If you decide to splurge for the pro-version which costs 1,50 €, you will be able to save your own presets that are matched to your headset. I decided to go for it and must say that I can really notice a difference in sound quality.
Use the 5 Band EQs to set if and which pitches are to be highlighted, but keep in mind that simply pumping up the bass will sound downright awful as the sound becomes very dull. If you want a lot of bass in your life look into getting the Bass Booster.
OK, I will admit that I am a bass fanatic, so I adapted the EQ and activated the Bass Booster as well. The booster’s power can be regulated—wicked!
Equalizer also comes with a ‘Virtualizer’, and, again, the 3D special acoustics can be regulated and aren’t bad at all.
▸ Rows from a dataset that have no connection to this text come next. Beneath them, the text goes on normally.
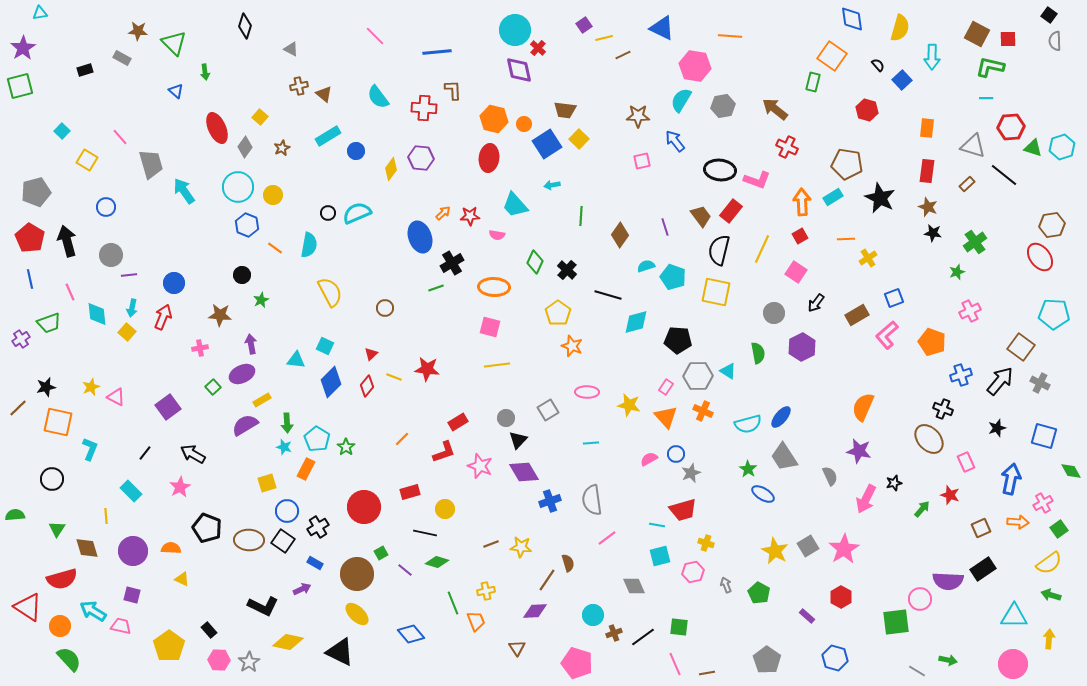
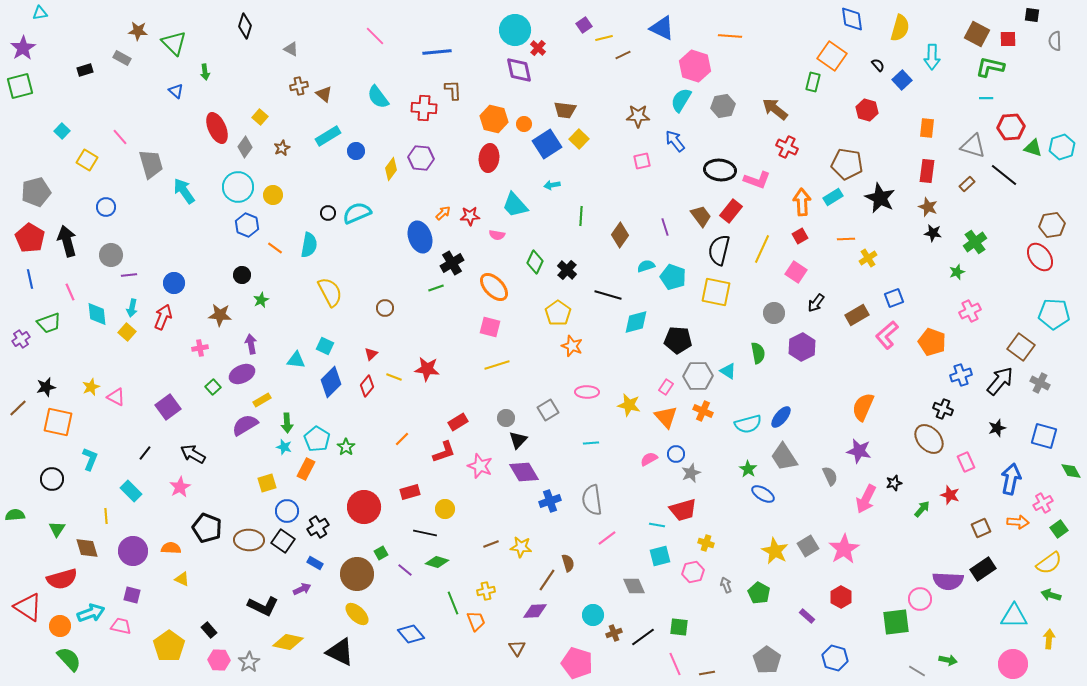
black square at (1049, 15): moved 17 px left; rotated 28 degrees counterclockwise
pink hexagon at (695, 66): rotated 8 degrees clockwise
orange ellipse at (494, 287): rotated 44 degrees clockwise
yellow line at (497, 365): rotated 10 degrees counterclockwise
cyan L-shape at (90, 449): moved 10 px down
cyan arrow at (93, 611): moved 2 px left, 2 px down; rotated 128 degrees clockwise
Reverb default settings can also be activated.
If you’re keen to be able to access the Equalizer from within any other app, switch on the messaging in the status bar which will allow you to start up the app wherever, whenever.
A widget is also available for the homescreen; it displays the current Equalizer settings (but you can’t make changes to settings via the widget).
Another option is to create a shortcut from the homescreen to the presets, though only to one’s own default settings.
Equalizer can really increase your audio pleasure and help you make the most out of your ear-phones, especially if you’re willing to take a bit of time to experiment with the app and figure out what settings suit what music best/to your liking.
Screen & Controls
Controls are pretty simple, especially for users who have used equalizers before. If you’re a newbie it may take a bit longer to get accustomed to things and find out how to get the most out of the settings, but that can’t be helped, every body has to start at the beginning.
The design isn’t half bad for an Equalizer app.
Speed & Stability
I recommend that you all try out the free version before committing to the full one. This is because Equalizer itself runs well, but it won't run as well as it could on less powerful Android devices.
Equalizer is available for free, and there’s a pro version available for 1,50 € for those of you who want to save your own settings.